Sample Credit Letters for Creditors and Debt Collectors
When you have a complaint or dispute with a creditor, lender, credit bureau, or debt collector, it's best to communicate in writing. Many disputes are time sensitive and a letter, especially when sent via certified mail with a return receipt request, gives you a timestamp to track the business' response time. In some cases (as with a credit card billing error dispute), you must send a letter to protect your rights.
You have the right to an accurate credit report. If you find an error on your credit report, for example, an account that doesn't belong to you, send a dispute letter to the bureau who provided that credit report. The credit bureau has to investigate and let you know the result within 30 to 45 days.
A cease and desist letter will stop calls from debt collectors.The letter informs the collector that you no longer wish to be contacted. You don't have to admit to anything or promise to pay later (you probably shouldn't do either of these anyway), just state that you want to contact to end.

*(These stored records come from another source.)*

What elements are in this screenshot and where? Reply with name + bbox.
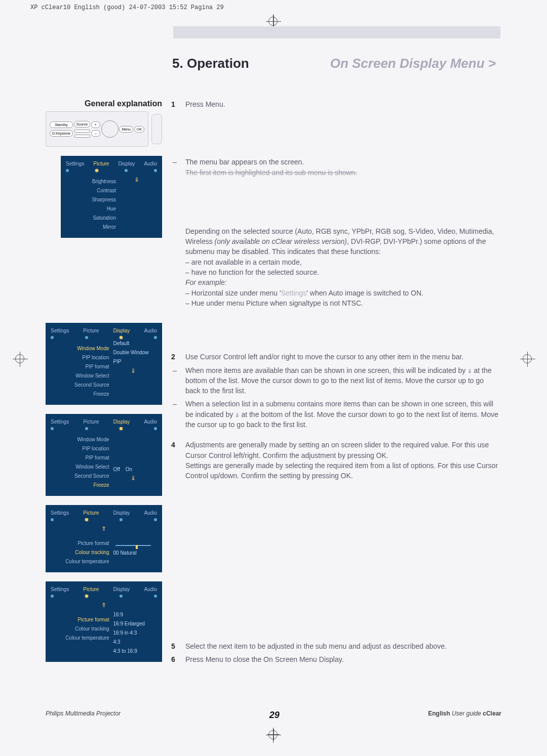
- osd-item: Saturation: [66, 214, 116, 223]
- step-text: Select the next item to be adjusted in t…: [185, 641, 500, 651]
- osd-tab: Settings: [51, 509, 69, 517]
- step-number: 6: [171, 654, 178, 664]
- step-text: Adjustments are generally made by settin…: [185, 441, 489, 459]
- body-text-italic: (only available on cClear wireless versi…: [215, 237, 347, 245]
- dash-bullet: –: [171, 157, 178, 178]
- body-text: – Hue under menu Picture when signaltype…: [185, 298, 500, 308]
- osd-item: Colour temperature: [51, 557, 109, 566]
- scroll-glyph-icon: ⇓: [235, 410, 239, 418]
- registration-mark: [523, 354, 532, 363]
- osd-screenshot-display-freeze: Settings Picture Display Audio Window Mo…: [46, 414, 162, 496]
- osd-subitem: PIP: [113, 357, 154, 366]
- osd-tab: Settings: [51, 585, 69, 594]
- osd-item: Picture format: [51, 615, 109, 624]
- osd-subitem: 16:9 Enlarged: [113, 619, 154, 628]
- body-bullet: – are not available in a certain mode,: [185, 257, 500, 267]
- osd-subitem: Default: [113, 339, 154, 348]
- body-text: When more items are available than can b…: [185, 366, 467, 374]
- osd-tab: Picture: [83, 509, 99, 517]
- footer-lang: English: [428, 710, 450, 717]
- osd-tab: Audio: [144, 509, 157, 517]
- osd-item: PIP format: [51, 453, 109, 463]
- body-text: – Horizontal size under menu ': [185, 289, 281, 297]
- scroll-glyph-icon: ⇓: [467, 366, 472, 374]
- panel-led: [74, 135, 90, 138]
- osd-screenshot-picture: Settings Picture Display Audio Brightnes…: [61, 156, 162, 238]
- osd-subitem: 4:3: [113, 638, 154, 647]
- indent-spacer: [171, 226, 178, 308]
- step-number: 2: [171, 352, 178, 362]
- page-number: 29: [269, 710, 280, 721]
- osd-item: PIP location: [51, 444, 109, 453]
- step-number: 1: [171, 99, 178, 109]
- registration-mark: [268, 17, 278, 26]
- osd-item: Second Source: [51, 472, 109, 481]
- body-text-faded: Settings: [281, 289, 307, 297]
- osd-tab: Picture: [93, 160, 109, 168]
- body-text: ' when Auto image is switched to ON.: [306, 289, 423, 297]
- osd-tab: Picture: [83, 418, 99, 426]
- osd-tab: Display: [113, 509, 130, 517]
- osd-subitem: 4:3 to 16:9: [113, 647, 154, 656]
- panel-btn: +: [91, 121, 100, 128]
- osd-item: Window Select: [51, 371, 109, 381]
- body-text-struck: The first item is highlighted and its su…: [185, 167, 500, 178]
- body-text-italic: For example:: [185, 277, 500, 287]
- footer-right: English User guide cClear: [428, 710, 501, 721]
- panel-led: [74, 130, 90, 133]
- osd-subitem: On: [126, 467, 132, 472]
- osd-screenshot-display-windowmode: Settings Picture Display Audio Window Mo…: [46, 323, 162, 405]
- section-number: 5. Operation: [172, 56, 249, 71]
- step-number: 4: [171, 440, 178, 481]
- print-meta: XP cClear10 English (good) 24-07-2003 15…: [0, 4, 547, 11]
- left-heading: General explanation: [46, 99, 162, 108]
- osd-item: Hue: [66, 204, 116, 214]
- footer-left: Philips Multimedia Projector: [46, 710, 121, 721]
- panel-btn: Menu: [119, 126, 133, 133]
- panel-btn: Source: [74, 121, 90, 128]
- footer-guide: User guide: [452, 710, 481, 717]
- osd-item: Brightness: [66, 177, 116, 186]
- osd-tab: Display: [118, 160, 135, 168]
- footer-product: cClear: [483, 710, 501, 717]
- osd-item: Freeze: [51, 481, 109, 490]
- osd-tab: Settings: [51, 327, 69, 335]
- osd-item: PIP format: [51, 362, 109, 371]
- osd-tab: Audio: [144, 327, 157, 335]
- body-bullet: – have no function for the selected sour…: [185, 267, 500, 277]
- osd-tab: Settings: [66, 160, 84, 168]
- dash-bullet: –: [171, 365, 178, 396]
- step-text: Use Cursor Control left and/or right to …: [185, 352, 500, 362]
- osd-tab: Audio: [144, 160, 157, 168]
- osd-item: Mirror: [66, 223, 116, 232]
- osd-tab: Picture: [83, 585, 99, 594]
- step-text: Press Menu to close the On Screen Menu D…: [185, 654, 500, 664]
- panel-btn: D.Keystone: [50, 130, 73, 137]
- osd-item: Sharpness: [66, 195, 116, 204]
- osd-tab: Display: [113, 585, 130, 594]
- osd-screenshot-picture-slider: Settings Picture Display Audio ⇑ Picture…: [46, 505, 162, 572]
- registration-mark: [268, 730, 278, 739]
- panel-btn: Standby: [50, 121, 73, 128]
- panel-btn: –: [91, 130, 100, 137]
- osd-item: PIP location: [51, 353, 109, 362]
- step-number: 5: [171, 641, 178, 651]
- osd-item: Window Mode: [51, 435, 109, 444]
- osd-tab: Display: [113, 418, 130, 426]
- osd-subitem: Off: [113, 467, 120, 472]
- osd-item: Contrast: [66, 186, 116, 195]
- dash-bullet: –: [171, 399, 178, 430]
- section-title: On Screen Display Menu >: [330, 56, 496, 71]
- remote-illustration: [151, 114, 162, 144]
- registration-mark: [15, 354, 24, 363]
- osd-tab: Settings: [51, 418, 69, 426]
- osd-subitem: 16:9 in 4:3: [113, 628, 154, 638]
- osd-item: Freeze: [51, 390, 109, 399]
- osd-tab: Display: [113, 327, 130, 335]
- step-text: Press Menu.: [185, 99, 500, 109]
- panel-btn: OK: [134, 126, 144, 133]
- osd-item: Window Mode: [51, 344, 109, 353]
- osd-item: Colour temperature: [51, 634, 109, 643]
- step-text: Settings are generally made by selecting…: [185, 461, 498, 480]
- osd-slider-value: 00 Natural: [113, 550, 137, 556]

The cease and desist letter only applies to a specific debt collector, so you will have to send another one if a new collector takes over that debt or you have debts with multiple debt collectors. You can also use a cease and desist letter to stop wrong number collection calls.
Within the first 30 days of being contacted by a debt collector, you can dispute the validity of the debt and request the collector send you proof that the debt is actually yours. Once the debt collector receives your written validation request, they have to cease collection efforts until they've provided you with proof of the debt.
You can close a credit card over the phone, but following up with a letter provides confirmation that you requested the account closed at a certain date. The letter might come in handy if there's a future discrepancy over when your account was closed or that you requested your account closed at all.
The statute of limitations doesn't relieve your obligation to pay a debt, and it doesn't stop collectors from trying to get you to pay. (It instead limits the time that debt is legally enforceable.)
Be careful that you don't say anything in your letter that could restart the statute of limitations. Even acknowledging that you owe the debt can restart the clock, giving the collector more time to sue you.
Many people instinctively call their credit card issuer when they spot a billing error. It's a quicker way to get errors cleared up because the credit card issuer can start investigating right away.
But, a written billing error dispute letter is necessary if you want the card issuer to abide by the Fair Credit Billing Act. The law requires creditors to investigate your dispute as long as your letter is sent within a specific timeframe. It also allows you to withhold payment for the disputed amount while the investigation is underway.